*** Block opens ***
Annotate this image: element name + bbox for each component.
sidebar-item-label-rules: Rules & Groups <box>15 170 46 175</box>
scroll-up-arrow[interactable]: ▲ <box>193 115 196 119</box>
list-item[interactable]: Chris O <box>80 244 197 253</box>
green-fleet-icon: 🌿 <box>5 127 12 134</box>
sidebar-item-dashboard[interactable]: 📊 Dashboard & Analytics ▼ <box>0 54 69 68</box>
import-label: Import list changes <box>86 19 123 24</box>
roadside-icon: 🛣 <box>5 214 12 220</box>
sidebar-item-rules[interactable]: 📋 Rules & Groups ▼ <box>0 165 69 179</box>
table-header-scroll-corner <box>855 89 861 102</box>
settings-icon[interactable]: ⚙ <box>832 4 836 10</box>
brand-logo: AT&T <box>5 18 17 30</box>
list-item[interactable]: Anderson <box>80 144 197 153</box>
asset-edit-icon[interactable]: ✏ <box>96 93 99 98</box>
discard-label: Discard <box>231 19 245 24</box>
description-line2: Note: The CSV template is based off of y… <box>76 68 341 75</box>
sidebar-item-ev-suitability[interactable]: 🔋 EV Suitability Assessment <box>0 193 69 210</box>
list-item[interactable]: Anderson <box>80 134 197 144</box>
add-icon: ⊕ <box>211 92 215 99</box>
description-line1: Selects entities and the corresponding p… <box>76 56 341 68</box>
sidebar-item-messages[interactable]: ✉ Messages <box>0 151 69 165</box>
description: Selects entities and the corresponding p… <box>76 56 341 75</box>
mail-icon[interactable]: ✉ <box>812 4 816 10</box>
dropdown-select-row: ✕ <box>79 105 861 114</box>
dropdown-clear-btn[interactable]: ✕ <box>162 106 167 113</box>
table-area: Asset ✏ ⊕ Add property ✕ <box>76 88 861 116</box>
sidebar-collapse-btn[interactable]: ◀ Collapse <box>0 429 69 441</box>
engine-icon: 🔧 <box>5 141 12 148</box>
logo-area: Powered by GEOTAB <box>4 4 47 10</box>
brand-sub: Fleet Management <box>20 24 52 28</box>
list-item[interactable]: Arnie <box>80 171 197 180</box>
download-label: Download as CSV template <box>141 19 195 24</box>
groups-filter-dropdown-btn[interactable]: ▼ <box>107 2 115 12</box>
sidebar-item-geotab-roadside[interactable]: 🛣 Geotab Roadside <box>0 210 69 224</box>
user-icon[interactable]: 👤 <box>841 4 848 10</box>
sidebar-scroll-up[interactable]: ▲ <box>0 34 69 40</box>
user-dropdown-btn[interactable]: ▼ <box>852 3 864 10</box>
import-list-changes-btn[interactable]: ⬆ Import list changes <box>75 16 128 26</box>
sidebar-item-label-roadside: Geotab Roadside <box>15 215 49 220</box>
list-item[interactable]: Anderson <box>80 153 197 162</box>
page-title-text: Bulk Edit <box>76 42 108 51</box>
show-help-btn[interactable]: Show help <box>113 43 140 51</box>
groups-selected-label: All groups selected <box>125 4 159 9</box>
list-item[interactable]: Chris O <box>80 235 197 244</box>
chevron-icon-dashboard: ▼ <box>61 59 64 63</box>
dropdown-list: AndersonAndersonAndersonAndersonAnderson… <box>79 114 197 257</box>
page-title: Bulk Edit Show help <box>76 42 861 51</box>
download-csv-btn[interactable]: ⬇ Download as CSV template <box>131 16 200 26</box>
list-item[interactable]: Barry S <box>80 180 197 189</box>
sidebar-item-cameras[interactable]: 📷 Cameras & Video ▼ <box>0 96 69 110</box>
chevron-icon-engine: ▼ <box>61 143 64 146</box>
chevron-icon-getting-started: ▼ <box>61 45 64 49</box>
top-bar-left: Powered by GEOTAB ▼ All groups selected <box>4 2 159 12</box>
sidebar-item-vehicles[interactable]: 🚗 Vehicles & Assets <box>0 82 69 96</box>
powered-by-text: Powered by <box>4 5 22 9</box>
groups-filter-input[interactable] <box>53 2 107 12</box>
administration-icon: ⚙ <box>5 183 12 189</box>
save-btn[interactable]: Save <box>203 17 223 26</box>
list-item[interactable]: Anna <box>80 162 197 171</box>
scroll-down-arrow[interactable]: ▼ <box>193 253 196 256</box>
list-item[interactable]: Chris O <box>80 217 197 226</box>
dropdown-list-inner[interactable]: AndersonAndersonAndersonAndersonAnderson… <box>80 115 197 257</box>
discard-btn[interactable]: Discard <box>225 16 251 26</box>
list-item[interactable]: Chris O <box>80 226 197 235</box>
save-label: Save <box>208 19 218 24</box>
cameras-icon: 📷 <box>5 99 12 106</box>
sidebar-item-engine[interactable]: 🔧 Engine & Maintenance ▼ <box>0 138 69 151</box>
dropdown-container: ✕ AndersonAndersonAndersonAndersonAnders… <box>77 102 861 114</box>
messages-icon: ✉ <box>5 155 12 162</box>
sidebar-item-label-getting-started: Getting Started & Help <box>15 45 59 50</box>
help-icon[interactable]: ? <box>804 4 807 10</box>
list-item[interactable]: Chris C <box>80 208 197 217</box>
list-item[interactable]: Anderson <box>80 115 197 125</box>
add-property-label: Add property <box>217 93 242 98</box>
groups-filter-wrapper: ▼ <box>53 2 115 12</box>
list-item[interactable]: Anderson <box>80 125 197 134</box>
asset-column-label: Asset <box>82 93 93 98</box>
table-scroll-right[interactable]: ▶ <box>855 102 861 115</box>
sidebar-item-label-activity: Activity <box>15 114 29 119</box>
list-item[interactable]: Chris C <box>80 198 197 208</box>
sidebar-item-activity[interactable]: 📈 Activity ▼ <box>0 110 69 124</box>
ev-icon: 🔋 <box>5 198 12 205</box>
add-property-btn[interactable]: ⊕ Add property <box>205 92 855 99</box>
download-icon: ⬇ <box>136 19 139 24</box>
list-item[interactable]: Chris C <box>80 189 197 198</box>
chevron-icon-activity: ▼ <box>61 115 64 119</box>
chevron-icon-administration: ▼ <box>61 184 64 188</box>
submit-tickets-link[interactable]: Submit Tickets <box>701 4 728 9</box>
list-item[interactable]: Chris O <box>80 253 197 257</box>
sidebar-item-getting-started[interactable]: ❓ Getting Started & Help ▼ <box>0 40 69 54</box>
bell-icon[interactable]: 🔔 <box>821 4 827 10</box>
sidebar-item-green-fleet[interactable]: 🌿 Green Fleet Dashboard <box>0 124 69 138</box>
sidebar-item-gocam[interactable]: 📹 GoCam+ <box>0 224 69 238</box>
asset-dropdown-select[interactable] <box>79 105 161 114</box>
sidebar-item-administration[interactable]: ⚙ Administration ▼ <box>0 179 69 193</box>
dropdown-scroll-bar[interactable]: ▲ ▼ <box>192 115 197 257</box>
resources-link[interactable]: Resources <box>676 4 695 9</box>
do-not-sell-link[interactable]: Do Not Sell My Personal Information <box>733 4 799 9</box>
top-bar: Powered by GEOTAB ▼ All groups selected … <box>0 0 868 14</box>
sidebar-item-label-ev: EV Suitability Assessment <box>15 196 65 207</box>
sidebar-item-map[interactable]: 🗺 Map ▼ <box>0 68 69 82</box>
*** Block closes ***
*** Block opens ***
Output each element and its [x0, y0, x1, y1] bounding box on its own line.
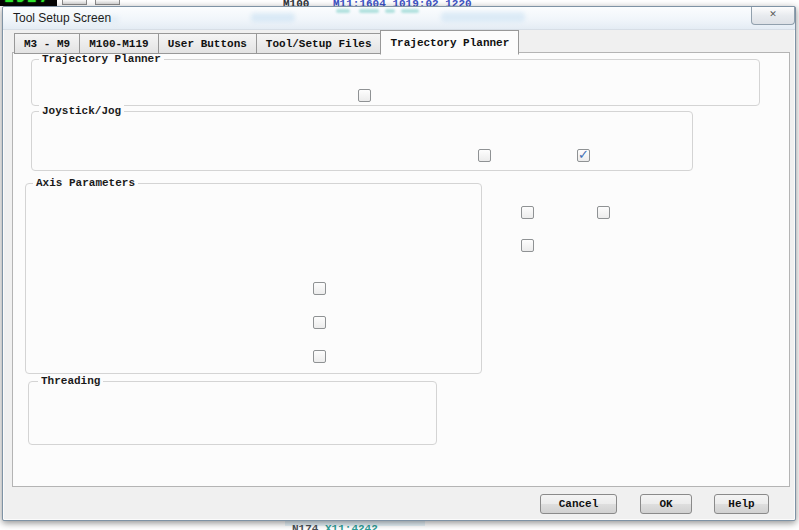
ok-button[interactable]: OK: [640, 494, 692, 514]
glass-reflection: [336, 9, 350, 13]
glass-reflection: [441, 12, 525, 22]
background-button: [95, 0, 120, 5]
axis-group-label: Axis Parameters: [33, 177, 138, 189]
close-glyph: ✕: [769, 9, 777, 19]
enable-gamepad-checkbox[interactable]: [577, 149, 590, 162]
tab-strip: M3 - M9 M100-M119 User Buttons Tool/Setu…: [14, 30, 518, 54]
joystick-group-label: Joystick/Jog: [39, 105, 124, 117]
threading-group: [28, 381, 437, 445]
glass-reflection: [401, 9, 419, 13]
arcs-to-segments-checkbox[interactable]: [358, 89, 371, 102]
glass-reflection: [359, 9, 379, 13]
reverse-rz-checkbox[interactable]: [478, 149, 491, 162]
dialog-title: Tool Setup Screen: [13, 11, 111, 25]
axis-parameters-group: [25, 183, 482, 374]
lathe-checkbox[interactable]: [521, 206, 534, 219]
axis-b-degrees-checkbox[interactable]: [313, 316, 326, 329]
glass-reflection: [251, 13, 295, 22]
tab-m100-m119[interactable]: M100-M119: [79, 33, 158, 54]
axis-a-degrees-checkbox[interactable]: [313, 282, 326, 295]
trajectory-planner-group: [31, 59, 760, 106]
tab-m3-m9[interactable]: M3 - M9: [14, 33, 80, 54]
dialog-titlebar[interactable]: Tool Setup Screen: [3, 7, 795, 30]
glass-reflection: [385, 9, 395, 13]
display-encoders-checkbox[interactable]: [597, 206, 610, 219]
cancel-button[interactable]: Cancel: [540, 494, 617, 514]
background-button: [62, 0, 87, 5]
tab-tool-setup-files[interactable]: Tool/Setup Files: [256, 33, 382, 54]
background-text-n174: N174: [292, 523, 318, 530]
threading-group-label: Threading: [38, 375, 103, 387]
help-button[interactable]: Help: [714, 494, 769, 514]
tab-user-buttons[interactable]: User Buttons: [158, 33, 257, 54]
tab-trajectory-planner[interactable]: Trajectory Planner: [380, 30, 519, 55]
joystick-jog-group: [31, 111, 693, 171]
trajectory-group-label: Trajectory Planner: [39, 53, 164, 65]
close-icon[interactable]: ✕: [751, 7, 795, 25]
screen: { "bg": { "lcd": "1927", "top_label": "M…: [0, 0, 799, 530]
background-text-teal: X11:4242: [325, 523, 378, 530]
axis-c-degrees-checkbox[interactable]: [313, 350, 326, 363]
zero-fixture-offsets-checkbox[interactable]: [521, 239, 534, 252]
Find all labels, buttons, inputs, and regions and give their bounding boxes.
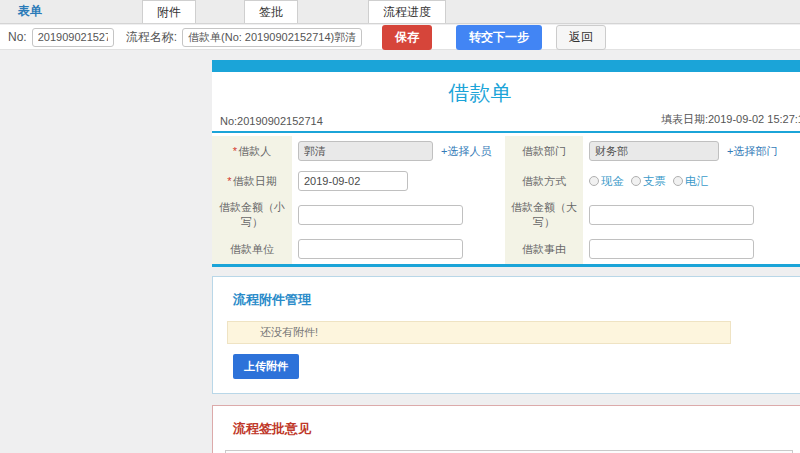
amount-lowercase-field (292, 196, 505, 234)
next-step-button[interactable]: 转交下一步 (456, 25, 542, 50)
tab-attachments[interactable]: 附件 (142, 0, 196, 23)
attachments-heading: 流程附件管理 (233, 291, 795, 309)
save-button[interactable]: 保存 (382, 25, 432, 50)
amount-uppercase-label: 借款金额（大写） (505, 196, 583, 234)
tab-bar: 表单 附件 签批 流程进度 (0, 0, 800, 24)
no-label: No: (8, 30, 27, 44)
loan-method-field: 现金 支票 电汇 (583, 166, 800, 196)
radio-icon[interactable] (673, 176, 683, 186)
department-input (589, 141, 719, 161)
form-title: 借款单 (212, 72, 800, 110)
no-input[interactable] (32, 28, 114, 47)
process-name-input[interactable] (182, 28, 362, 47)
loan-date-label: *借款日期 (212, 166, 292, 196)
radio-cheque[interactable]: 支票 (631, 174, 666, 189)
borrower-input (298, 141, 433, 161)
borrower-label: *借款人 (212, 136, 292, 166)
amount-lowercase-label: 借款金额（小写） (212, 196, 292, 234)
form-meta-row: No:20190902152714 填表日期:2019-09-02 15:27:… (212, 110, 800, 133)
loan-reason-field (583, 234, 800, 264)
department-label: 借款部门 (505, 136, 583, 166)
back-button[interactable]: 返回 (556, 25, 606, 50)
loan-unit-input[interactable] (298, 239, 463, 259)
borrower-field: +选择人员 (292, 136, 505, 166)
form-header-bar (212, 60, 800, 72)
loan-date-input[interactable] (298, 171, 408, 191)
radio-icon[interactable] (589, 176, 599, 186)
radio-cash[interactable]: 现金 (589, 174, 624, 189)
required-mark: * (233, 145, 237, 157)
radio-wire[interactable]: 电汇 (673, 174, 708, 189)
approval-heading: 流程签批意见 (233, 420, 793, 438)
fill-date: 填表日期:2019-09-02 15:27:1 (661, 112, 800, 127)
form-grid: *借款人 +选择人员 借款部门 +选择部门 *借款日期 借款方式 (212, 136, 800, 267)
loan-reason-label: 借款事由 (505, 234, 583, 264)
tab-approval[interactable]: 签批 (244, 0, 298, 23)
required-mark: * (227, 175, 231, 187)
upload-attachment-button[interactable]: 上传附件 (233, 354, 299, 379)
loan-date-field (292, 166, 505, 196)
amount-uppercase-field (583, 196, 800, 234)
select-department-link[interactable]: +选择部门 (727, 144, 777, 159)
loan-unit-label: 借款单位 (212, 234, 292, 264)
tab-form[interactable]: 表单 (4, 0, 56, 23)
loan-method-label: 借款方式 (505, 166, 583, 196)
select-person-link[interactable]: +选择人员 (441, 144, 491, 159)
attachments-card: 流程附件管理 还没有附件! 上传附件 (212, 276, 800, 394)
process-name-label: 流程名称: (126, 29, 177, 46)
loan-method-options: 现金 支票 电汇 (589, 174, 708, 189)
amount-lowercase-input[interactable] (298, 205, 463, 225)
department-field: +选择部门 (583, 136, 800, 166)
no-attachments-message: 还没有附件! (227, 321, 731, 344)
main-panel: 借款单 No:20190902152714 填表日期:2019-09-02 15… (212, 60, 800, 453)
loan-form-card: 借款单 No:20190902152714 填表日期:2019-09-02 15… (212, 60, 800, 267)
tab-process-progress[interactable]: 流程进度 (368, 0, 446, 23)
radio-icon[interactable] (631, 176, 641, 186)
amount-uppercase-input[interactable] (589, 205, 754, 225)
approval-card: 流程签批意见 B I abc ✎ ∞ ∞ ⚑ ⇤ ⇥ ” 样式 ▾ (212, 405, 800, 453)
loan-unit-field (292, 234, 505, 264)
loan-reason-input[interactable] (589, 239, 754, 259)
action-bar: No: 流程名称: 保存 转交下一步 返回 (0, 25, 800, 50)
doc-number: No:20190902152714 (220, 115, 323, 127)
*** Block closes ***
*** Block opens ***
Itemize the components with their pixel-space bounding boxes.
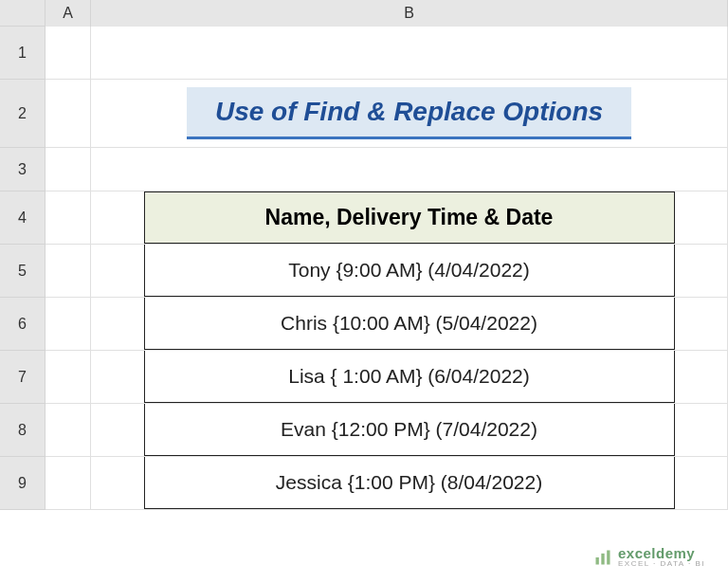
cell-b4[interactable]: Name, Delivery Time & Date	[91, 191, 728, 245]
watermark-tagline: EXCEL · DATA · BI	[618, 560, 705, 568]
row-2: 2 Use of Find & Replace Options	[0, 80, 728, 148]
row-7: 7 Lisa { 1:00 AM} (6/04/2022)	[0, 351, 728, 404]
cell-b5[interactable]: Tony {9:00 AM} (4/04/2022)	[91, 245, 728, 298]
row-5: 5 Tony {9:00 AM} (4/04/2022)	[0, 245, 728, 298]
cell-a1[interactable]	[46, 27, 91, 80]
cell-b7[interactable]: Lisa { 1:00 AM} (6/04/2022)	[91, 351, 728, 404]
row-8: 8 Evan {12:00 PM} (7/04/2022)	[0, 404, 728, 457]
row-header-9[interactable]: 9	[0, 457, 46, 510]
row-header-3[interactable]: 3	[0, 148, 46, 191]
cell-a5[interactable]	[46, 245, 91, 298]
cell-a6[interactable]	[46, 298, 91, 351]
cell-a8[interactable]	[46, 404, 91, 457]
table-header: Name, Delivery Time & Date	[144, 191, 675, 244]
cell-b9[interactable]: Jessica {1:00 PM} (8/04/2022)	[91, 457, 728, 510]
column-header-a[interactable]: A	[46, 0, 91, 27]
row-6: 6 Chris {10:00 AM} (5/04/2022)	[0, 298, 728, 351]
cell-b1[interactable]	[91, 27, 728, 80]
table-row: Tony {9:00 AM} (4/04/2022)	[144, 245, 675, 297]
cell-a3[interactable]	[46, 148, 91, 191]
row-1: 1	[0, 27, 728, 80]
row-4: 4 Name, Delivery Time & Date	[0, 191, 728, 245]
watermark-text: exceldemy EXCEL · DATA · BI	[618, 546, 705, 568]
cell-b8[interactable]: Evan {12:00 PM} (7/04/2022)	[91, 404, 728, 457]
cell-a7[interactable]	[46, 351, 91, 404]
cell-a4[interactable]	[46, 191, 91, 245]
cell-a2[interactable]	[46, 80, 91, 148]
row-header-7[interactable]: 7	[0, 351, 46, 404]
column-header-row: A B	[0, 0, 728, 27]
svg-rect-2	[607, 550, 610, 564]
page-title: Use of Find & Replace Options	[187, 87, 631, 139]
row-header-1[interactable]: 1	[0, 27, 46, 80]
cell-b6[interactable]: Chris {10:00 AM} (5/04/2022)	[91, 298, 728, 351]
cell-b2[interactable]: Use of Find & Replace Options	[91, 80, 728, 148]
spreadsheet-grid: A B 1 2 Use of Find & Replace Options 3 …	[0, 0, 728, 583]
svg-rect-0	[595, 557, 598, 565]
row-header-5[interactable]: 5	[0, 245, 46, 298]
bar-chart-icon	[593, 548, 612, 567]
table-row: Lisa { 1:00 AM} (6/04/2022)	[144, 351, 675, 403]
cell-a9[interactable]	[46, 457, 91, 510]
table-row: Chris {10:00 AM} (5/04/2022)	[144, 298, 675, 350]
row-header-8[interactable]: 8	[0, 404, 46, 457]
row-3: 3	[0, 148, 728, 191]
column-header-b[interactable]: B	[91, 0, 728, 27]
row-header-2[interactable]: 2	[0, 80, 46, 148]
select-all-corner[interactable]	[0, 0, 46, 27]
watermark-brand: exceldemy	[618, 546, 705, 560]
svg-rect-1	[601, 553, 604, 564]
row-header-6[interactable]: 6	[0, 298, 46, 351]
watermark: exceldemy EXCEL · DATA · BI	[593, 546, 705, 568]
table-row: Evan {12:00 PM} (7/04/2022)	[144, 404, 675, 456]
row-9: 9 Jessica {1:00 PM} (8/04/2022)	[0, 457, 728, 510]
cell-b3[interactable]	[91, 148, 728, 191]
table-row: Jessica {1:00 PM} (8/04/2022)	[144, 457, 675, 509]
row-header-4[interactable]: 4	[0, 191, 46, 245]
*** Block closes ***
• [WORK REQUEST] Read through the records above and copy the lines that contain "logo".

• [WORKED SOLUTION]
brand-logo: AT&T <box>5 18 17 30</box>
logo-area: Powered by GEOTAB <box>4 4 47 10</box>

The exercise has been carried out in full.